1687P - Targeted metabolomics reveals dynamic changes and potential therapeutic targets in the serum metabolome of patients receiving adoptive cell therapy with tumor infiltrating lymphocytes

Background

Adoptive cell therapy (ACT) using tumor-infiltrating lymphocytes (TILs) has shown clinical responses in the treatment of metastatic melanoma. Improvement in the persistence of TILs is an area of ongoing investigation. Emerging data has demonstrated that levels of circulating metabolites significantly affect T cell function and survival in multiple pre-clinical models of ACT. However few studies have interrogated the circulating metabolome in patients undergoing ACT. We aimed to investigate changes in the serum metabolome in patients with metastatic melanoma undergoing ACT with TILs.

Methods

Samples were obtained longitudinally from 9 patients with metastatic cutaneous melanoma undergoing ACT with TILs. Sample A was obtained prior to lymphodepletion, sample B was collected after lymphodepletion one hour prior to TIL infusion, sample C was obtained 24 hours post TILs infusion and sample D was collected 4 weeks post infusion. Serum metabolites were measured using targeted mass spectrometry and differences in metabolites were compared using Random Forest, Multidimensional scaling analysis and the U-Mann-Whitney test.

Results

Comparison between samples A and B revealed a significant increase in only ortho-hydroxypheylacetic acid, however there was a significant decrease in multiple metabolites. Comparison of samples B to C showed significant decrease in multiple metabolites including Lysophosphatidyl choline (LPC) 16:0 and LPC 18:0. Comparison of sample C to D showed a significant decrease of ortho-hydroxyphenylacetic acid and increase in LPC 16:0 and LPC 18:0. In ex vivo experiments, human T cells pretreated with LPC 18:0 demonstrated increased proliferation and IL-2 production in a dose dependent manner.

Conclusions

ACT with TILs caused dynamic changes in circulating metabolites. Most significantly, there was a decrease in LPC after TILs infusion suggesting LPC uptake by the infused T cells. LPC has been shown to be involved in CD8+ memory T cell maintenance. Exposure to LPC pre-infusion may potentially improve infused CD8+ T cell IL-2 production and engraftment warranting further investigation.
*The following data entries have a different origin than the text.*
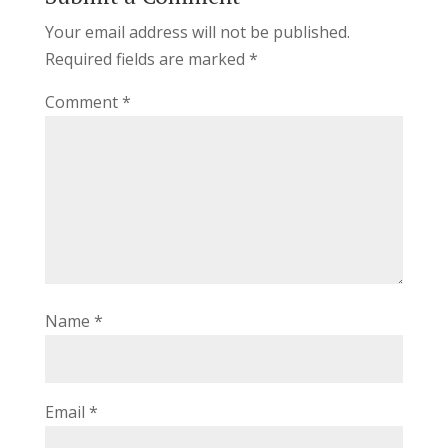
Your email address will not be published.
Required fields are marked
*
Comment
*
Name
*
Email
*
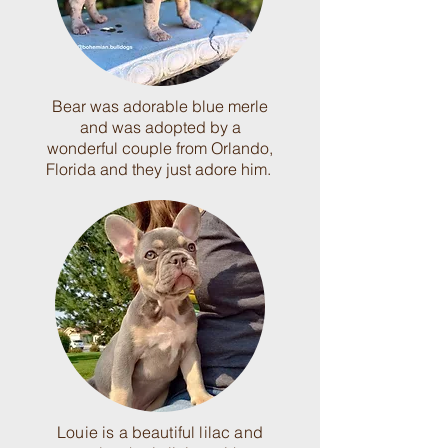
Bear was adorable blue merle
and was adopted by a
wonderful couple from Orlando,
Florida and they just adore him.
Louie is a beautiful lilac and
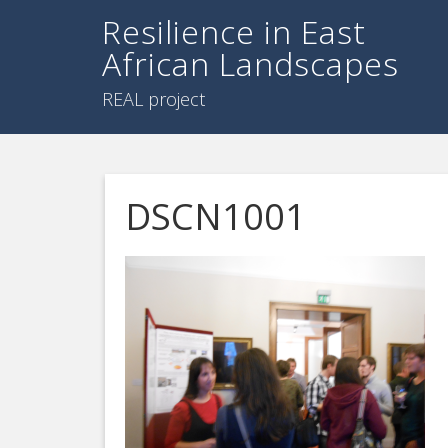
Resilience in East
African Landscapes
REAL project
DSCN1001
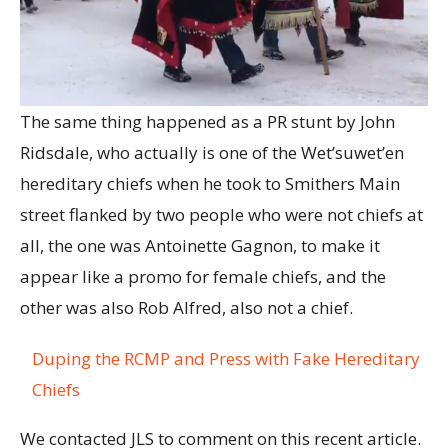
The same thing happened as a PR stunt by John
Ridsdale, who actually is one of the Wet’suwet’en
hereditary chiefs when he took to Smithers Main
street flanked by two people who were not chiefs at
all, the one was Antoinette Gagnon, to make it
appear like a promo for female chiefs, and the
other was also Rob Alfred, also not a chief.
Duping the RCMP and Press with Fake Hereditary
Chiefs
We contacted JLS to comment on this recent article.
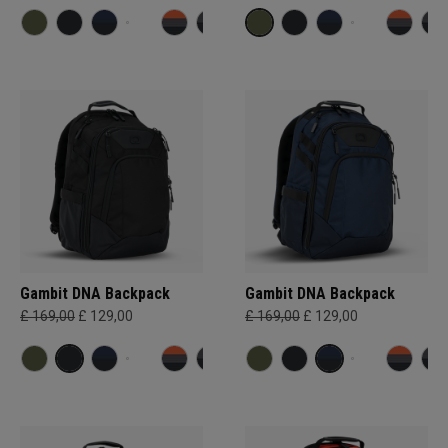
Gambit DNA Backpack
Gambit DNA Backpack
£ 169,00
£ 129,00
£ 169,00
£ 129,00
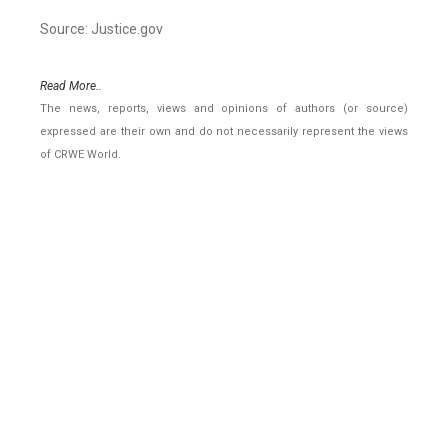
Source: Justice.gov
Read More..
The news, reports, views and opinions of authors (or source)
expressed are their own and do not necessarily represent the views
of CRWE World.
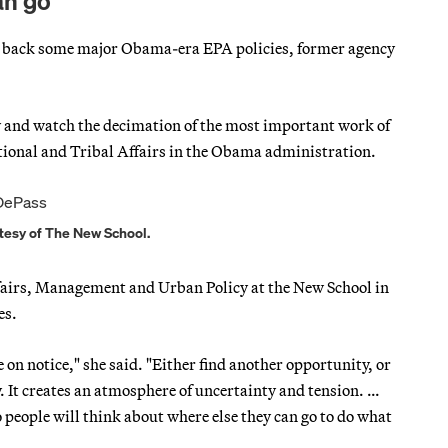
an go’
roll back some major Obama-era EPA policies, former agency
t by and watch the decimation of the most important work of
ational and Tribal Affairs in the Obama administration.
tesy of The New School.
ffairs, Management and Urban Policy at the New School in
es.
on notice," she said. "Either find another opportunity, or
y. It creates an atmosphere of uncertainty and tension. …
o people will think about where else they can go to do what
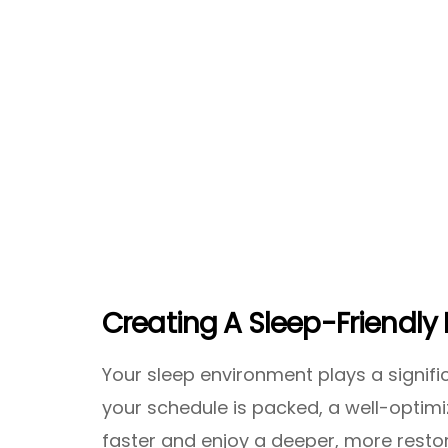
Creating A Sleep-Friendly 
Your sleep environment plays a significa
your schedule is packed, a well-optimi
faster and enjoy a deeper, more restor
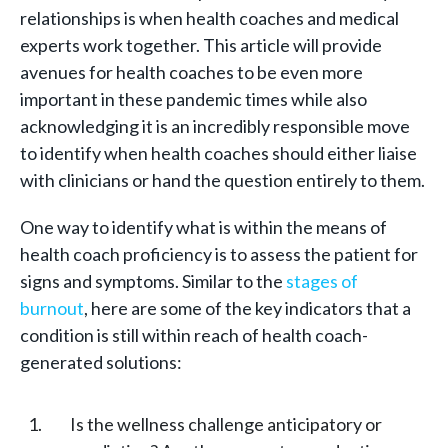
relationships is when health coaches and medical
experts work together. This article will provide
avenues for health coaches to be even more
important in these pandemic times while also
acknowledging it is an incredibly responsible move
to identify when health coaches should either liaise
with clinicians or hand the question entirely to them.
One way to identify what is within the means of
health coach proficiency is to assess the patient for
signs and symptoms. Similar to the
stages of
burnout
, here are some of the key indicators that a
condition is still within reach of health coach-
generated solutions:
Is the wellness challenge anticipatory or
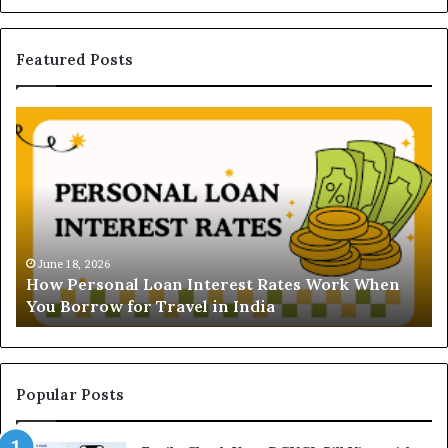
Featured Posts
H
U
o
n
w
d
P
e
e
r
r
s
s
t
o
a
June 18, 2026
How Personal Loan Interest Rates Work When
n
n
You Borrow for Travel in India
a
d
l
i
L
n
o
g
a
t
Popular Posts
n
h
I
e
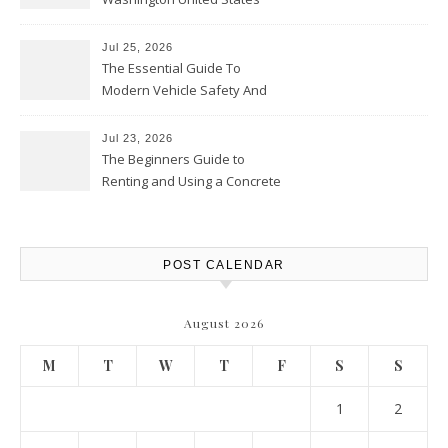
Jul 25, 2026
The Essential Guide To
Modern Vehicle Safety And
Protection – The Full Auto
Report
Jul 23, 2026
The Beginners Guide to
Renting and Using a Concrete
Saw Safely – Savvy Home
Resources
POST CALENDAR
August 2026
M
T
W
T
F
S
S
1
2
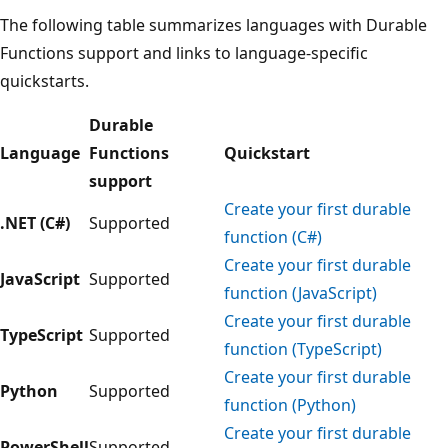
The following table summarizes languages with Durable
Functions support and links to language-specific
quickstarts.
Durable
Language
Functions
Quickstart
support
Create your first durable
.NET (C#)
Supported
function (C#)
Create your first durable
JavaScript
Supported
function (JavaScript)
Create your first durable
TypeScript
Supported
function (TypeScript)
Create your first durable
Python
Supported
function (Python)
Create your first durable
PowerShell
Supported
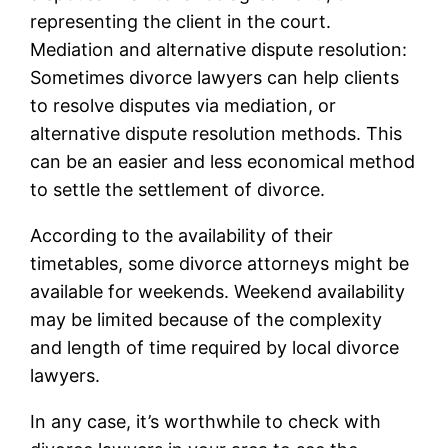
representing the client in the court.
Mediation and alternative dispute resolution:
Sometimes divorce lawyers can help clients
to resolve disputes via mediation, or
alternative dispute resolution methods. This
can be an easier and less economical method
to settle the settlement of divorce.
According to the availability of their
timetables, some divorce attorneys might be
available for weekends. Weekend availability
may be limited because of the complexity
and length of time required by local divorce
lawyers.
In any case, it’s worthwhile to check with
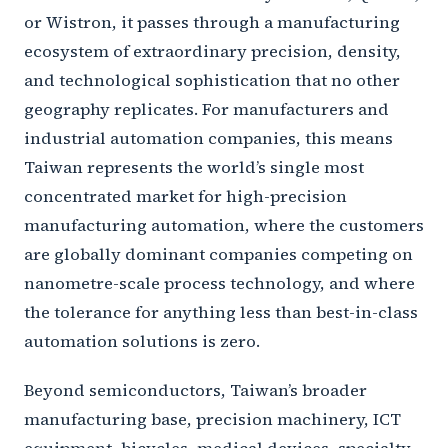
or Wistron, it passes through a manufacturing
ecosystem of extraordinary precision, density,
and technological sophistication that no other
geography replicates. For manufacturers and
industrial automation companies, this means
Taiwan represents the world’s single most
concentrated market for high-precision
manufacturing automation, where the customers
are globally dominant companies competing on
nanometre-scale process technology, and where
the tolerance for anything less than best-in-class
automation solutions is zero.
Beyond semiconductors, Taiwan’s broader
manufacturing base, precision machinery, ICT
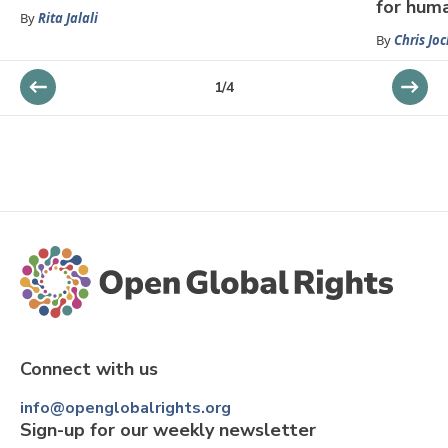
for hum
By
Rita Jalali
By
Chris Jo
1
/
4
Connect with us
info@openglobalrights.org
Sign-up for our weekly newsletter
Clinical trial identification

Editorial acknowledgement

Legal entity responsible for the study

The authors.

Funding

Has not received any funding.

Disclosure

M. Vilbert: Financial Interests, Institutional, Funding: Alamos Gold, Inc. T. Pimentel Muniz: Financial Interests, Institutional, Funding: Alamos Gold, Inc; Financial Interests, Personal, Research Grant: Novartis. E.C. Koch: Financial Interests, Personal, Invited Speaker: Novartis, MSD; Financial Interests, Personal, Advisory Board: Novartis, MSD; Financial Interests, Institutional, Other, Funding: Alamos Gold Inc.; Financial Interests, Institutional, Research Grant: Novartis. M.O. Butler: Financial Interests, Personal, Advisory Board: Bristol Myers Squibb, EMD Serono, GlaxoSmithKline, Immunocore, Merck, Novartis, Pfizer, Sanofi; Financial Interests, Institutional, Research Grant: Merck; Financial Interests, Personal, Other: Adaptimmune, GlaxoSmithKline. S. Saibil: Financial Interests, Personal, Advisory Board: Novartis, Janssen. All other authors have declared no conflicts of interest.